Des loyers étant demeurés impayés, la SCI V FUND IMMO CORE a fait signifier un commandement de payer visant la clause résolutoire le 18 janvier 2022, reproduisant les dispositions des articles 24 de la loi du 6 juillet 1989 et 6 de la loi du 31 mai 1990.
La commission départementale de coordination des actions de prévention des expulsions locatives (CCAPEX) a été saisie le 19 janvier 2022.
Par acte d’huissier en date du 5 février 2024, auquel il y a lieu de se reporter pour l’exposé de ses moyens et l’intégralité de ses prétentions, la SCI V FUND IMMO CORE a fait assigner Monsieur [J] [Z] et Madame [C] [Z] devant le juge du contentieux de la protection du tribunal judiciaire de NICE, à l’audience du 23 mai 2024 à 15 h.
Lors de cette audience, l’affaire a fait l’objet d’un renvoi à l’audience du 10 septembre 2024 à 14 heures.
A cette audience, la SCI V FUND IMMO CORE, représentée par son conseil, sollicite le bénéfice de ses dernières conclusions.
Madame [C] [Z] est représentée par son Conseil.
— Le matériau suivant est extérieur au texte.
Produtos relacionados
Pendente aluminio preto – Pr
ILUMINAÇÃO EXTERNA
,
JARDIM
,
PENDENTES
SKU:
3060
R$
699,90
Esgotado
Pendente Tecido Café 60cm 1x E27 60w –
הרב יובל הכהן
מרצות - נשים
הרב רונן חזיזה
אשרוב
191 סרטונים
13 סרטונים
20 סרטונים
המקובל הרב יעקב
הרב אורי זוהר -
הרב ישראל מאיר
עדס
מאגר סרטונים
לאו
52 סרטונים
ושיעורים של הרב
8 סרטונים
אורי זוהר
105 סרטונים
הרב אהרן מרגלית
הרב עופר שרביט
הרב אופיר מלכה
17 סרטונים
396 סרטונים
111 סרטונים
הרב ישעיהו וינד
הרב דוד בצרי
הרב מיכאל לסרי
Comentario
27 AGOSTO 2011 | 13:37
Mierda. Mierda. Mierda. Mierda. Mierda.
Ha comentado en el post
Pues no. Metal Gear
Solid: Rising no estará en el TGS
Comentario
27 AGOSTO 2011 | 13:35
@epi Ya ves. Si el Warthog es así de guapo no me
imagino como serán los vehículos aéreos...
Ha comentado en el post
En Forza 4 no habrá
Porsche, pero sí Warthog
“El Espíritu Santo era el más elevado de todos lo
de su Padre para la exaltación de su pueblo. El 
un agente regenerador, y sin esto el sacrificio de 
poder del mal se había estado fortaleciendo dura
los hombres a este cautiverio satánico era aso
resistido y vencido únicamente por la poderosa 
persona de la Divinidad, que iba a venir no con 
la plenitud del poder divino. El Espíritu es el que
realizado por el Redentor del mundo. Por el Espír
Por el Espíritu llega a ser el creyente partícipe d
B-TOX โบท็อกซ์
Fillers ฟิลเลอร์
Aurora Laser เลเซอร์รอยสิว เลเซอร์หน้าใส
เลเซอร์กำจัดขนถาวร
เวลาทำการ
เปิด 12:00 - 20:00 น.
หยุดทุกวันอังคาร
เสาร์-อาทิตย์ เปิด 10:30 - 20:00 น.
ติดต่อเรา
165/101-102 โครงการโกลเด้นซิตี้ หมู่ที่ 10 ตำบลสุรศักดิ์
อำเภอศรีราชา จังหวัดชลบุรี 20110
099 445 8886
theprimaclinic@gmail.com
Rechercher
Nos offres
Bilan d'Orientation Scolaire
Elle soulève l’irrecevabilité de la demande et subsidiairement sollicite des délais de paiement.
L’affaire a été mise en délibéré au 6 novembre 2024.
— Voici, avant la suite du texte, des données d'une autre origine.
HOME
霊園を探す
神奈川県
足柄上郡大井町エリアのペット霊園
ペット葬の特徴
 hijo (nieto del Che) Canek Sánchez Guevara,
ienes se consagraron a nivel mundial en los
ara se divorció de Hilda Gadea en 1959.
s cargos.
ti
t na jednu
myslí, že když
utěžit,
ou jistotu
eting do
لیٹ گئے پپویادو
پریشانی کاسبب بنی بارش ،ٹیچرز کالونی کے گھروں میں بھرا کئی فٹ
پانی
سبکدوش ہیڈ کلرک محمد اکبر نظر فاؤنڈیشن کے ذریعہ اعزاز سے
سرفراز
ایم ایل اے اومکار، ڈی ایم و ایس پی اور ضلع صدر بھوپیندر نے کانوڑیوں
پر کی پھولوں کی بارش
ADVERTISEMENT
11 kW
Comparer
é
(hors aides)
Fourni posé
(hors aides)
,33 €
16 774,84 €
Vu les articles 446-1 et 455 du code de procédure civile,
MOTIFS DE LA DECISION
Vu les dispositions de l’article 9 du code de procédure civile,
Vu l’article 1353 du code civil,
Sur la recevabilité
Vu les dispositions des articles 24 I, II et III de la loi du 6 juillet 1989,
La SCI V FUND IMMO CORE justifie de l’accomplissement des formalités exigées par les textes susvisés. En effet, elle produit la preuve de la saisine de la commission départementale de coordination des actions de prévention des expulsions locatives (CCAPEX) le 19 janvier 2022 et la dénonce de l’assignation au Préfet en date du 15 février 2024, soit six semaines au moins avant l’audience du 23 mai 2024.
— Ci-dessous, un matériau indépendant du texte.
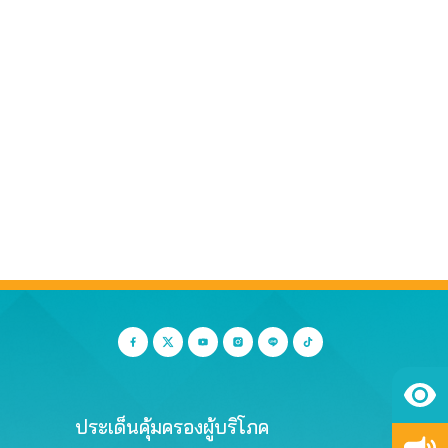
ประเด็นคุ้มครองผู้บริโภค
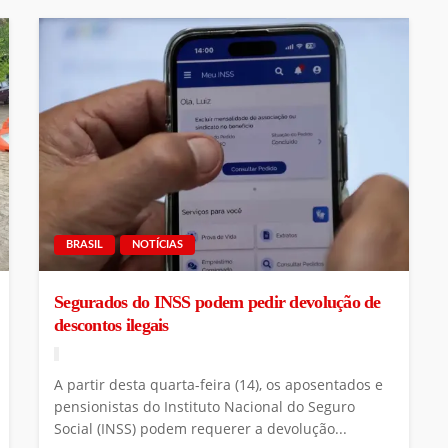
BRASIL
NOTÍCIAS
Segurados do INSS podem pedir devolução de
descontos ilegais
A partir desta quarta-feira (14), os aposentados e
pensionistas do Instituto Nacional do Seguro
Social (INSS) podem requerer a devolução...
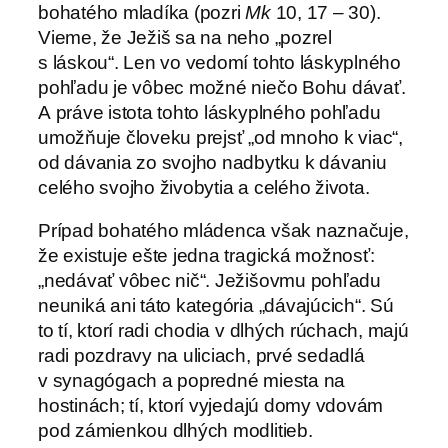
bohatého mladíka (pozri
Mk
10, 17 – 30).
Vieme, že Ježiš sa na neho „pozrel
s láskou“. Len vo vedomí tohto láskyplného
pohľadu je vôbec možné niečo Bohu dávať.
A práve istota tohto láskyplného pohľadu
umožňuje človeku prejsť „od mnoho k viac“,
od dávania zo svojho nadbytku k dávaniu
celého svojho živobytia a celého života.
Prípad bohatého mládenca však naznačuje,
že existuje ešte jedna tragická možnosť:
„nedávať vôbec nič“. Ježišovmu pohľadu
neuniká ani táto kategória „dávajúcich“. Sú
to tí, ktorí radi chodia v dlhých rúchach, majú
radi pozdravy na uliciach, prvé sedadlá
v synagógach a popredné miesta na
hostinách; tí, ktorí vyjedajú domy vdovám
pod zámienkou dlhých modlitieb.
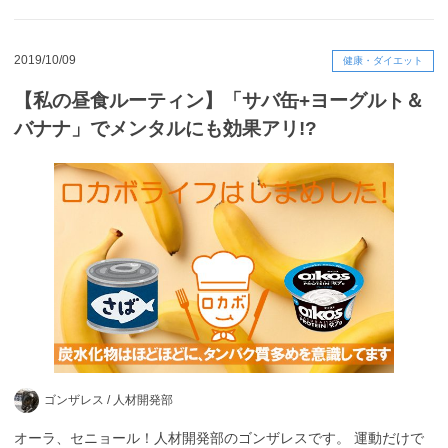
2019/10/09
健康・ダイエット
【私の昼食ルーティン】「サバ缶+ヨーグルト＆
バナナ」でメンタルにも効果アリ!?
ゴンザレス /
人材開発部
オーラ、セニョール！人材開発部のゴンザレスです。 運動だけで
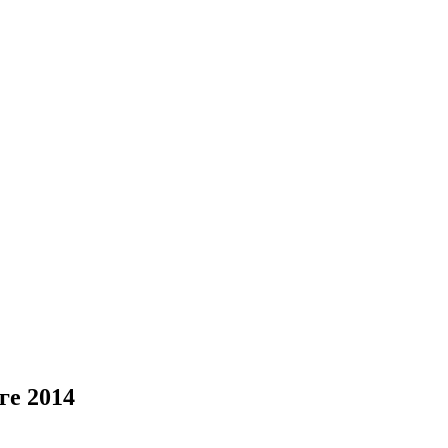
ге 2014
Son action est donc recevable.
Sur la résiliation du contrat de bail et ses conséquences
Vu le contrat de bail liant les parties,
Vu l’article 7a de la loi du 6 juillet 1989, visant notamment l’obligation pour le locataire de payer le loyer et les charges récupérables aux termes convenus,
Vu l’article 24 de la loi du 6 juillet 1989, tel que modifié par la loi n°2023-668 du 27 juillet 2023, prévoyant que « tout contrat de bail d’habitation contient une clause prévoyant la résiliation de plein droit du contrat de location pour défaut de paiement du loyer ou des charges aux termes convenus ou pour non-versement du dépôt de garantie. Cette clause ne produit effet que six semaines après un commandement de payer demeuré infructueux ».
En l’espèce, le contrat de bail signé par les parties le 1er février 2017 comporte une clause résolutoire prévoyant qu’en cas de défaut de paiement des loyers et charges, le bail sera résilié de plein droit deux mois après la délivrance d’un commandement de payer resté infructueux.
Un commandement de payer visant la clause résolutoire a été délivré au locataire par acte d’huissier en date du 18 janvier 2022 pour un arriéré locatif de 4758 euros.
Au regard du décompte produit, les sommes visées au commandement n’ont pas été intégralement payées dans le délai de deux mois. En conséquence, la clause résolutoire est acquise et il convient de constater la résiliation du contrat de bail à effet au 18 mars 2022, d’ordonner l’expulsion des locataires des lieux occupés, de les condamner à payer au bailleur une indemnité d’occupation mensuelle d’un montant égal à celui du loyer et des charges, tel qu’il aurait été si le contrat s’était poursuivi soit au 1er janvier 2024 à 996,48 Euros, à compter du 19 mars 2022 jusqu’à la complète libération des lieux par la remise des clés au bailleur.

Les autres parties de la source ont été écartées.